Bennie’s mother fainted and was carried away. Other women, screamed and rushed about blindly. Bennie’s voice was getting fainter. Old men cried—men whose hearts had faced everything from the trials of the Civil War to modern troubles.
“Let me down again,” said the brave young rescuer, as he rubbed his face, as if to awaken to his undertaking.
Again his face disappeared, then his body, and then his feet. On and on he went down. Thirty-five feet of the grass rope had disappeared when the order to “pull” was heard far off. Anxiously, and with, less hope than before, the men pulled. The line was heavier as they pulled, foot after foot, above the surface.
The crying of a baby was heard down in the ground. The larger boy’s feet appeared at the top; then his body, and then his face.
Then—little Bennie, clasped by each wrist by a pair of muddy hands, appeared on earth again.
The women screamed and cried for the hundredth time that morning. The men, or rather, most of them, wept and then cheered. Now everybody cheered, and hundreds of voices let everybody within a block know that the romper-clad boy was in his mother’s arms. They also let those about know that Henry had emerged from beneath the house with eyes, hair, hands, and clothing covered with mud. They grabbed him; women kissed him, and men crowded about the boy.
“Haven’t got time to stop now,” said Henry. “Got to get back to the shop.” And he hurriedly washed the dirt from his face. But they wouldn’t let him go.

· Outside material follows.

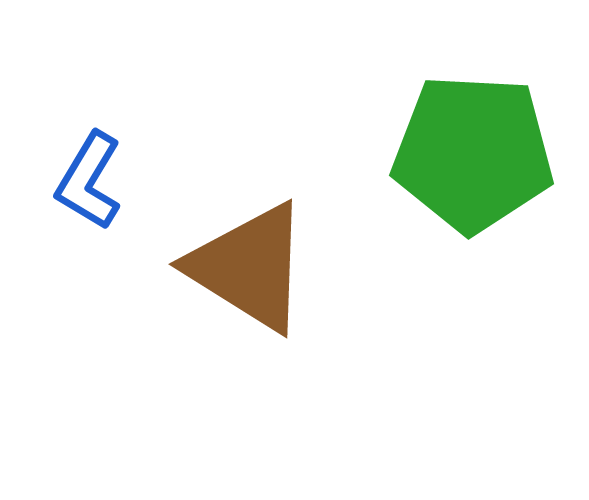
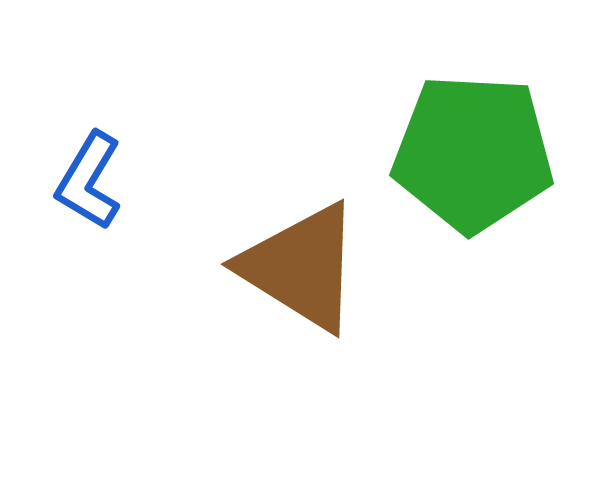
brown triangle: moved 52 px right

They surged about the wondering lad and held him for a while, or at least until the praising crowds could press fifty dollars into his bread-earning little hands. Then he turned, jumped upon his bicycle, and rode speedily away, to deliver the clothes for the tailor, for the support of himself and his widowed mother.
Two Years on Their Honeymoon Walk.
Journeys across the continent twice on foot within a period of two years marked the unique honeymoon trip taken by Mr. and Mrs. John Broxman, of near Harris[{65}]burg, Pa., who arrived in Baltimore, Md., a few days ago, and who, for just two hours, were the guests of Mrs. C. C. Webber, wife of the pastor of the Emmanuel Evangelical Church, Greene Street, near Lombard.
In the twenty-four months that they have been away the young married couple have traversed the parched sands of the semitropical countries of the South, the fertile valleys of the Middle West, and the rugged mountain paths of the Far Western States. They are happy, and have returned to their homes without reporting a mishap.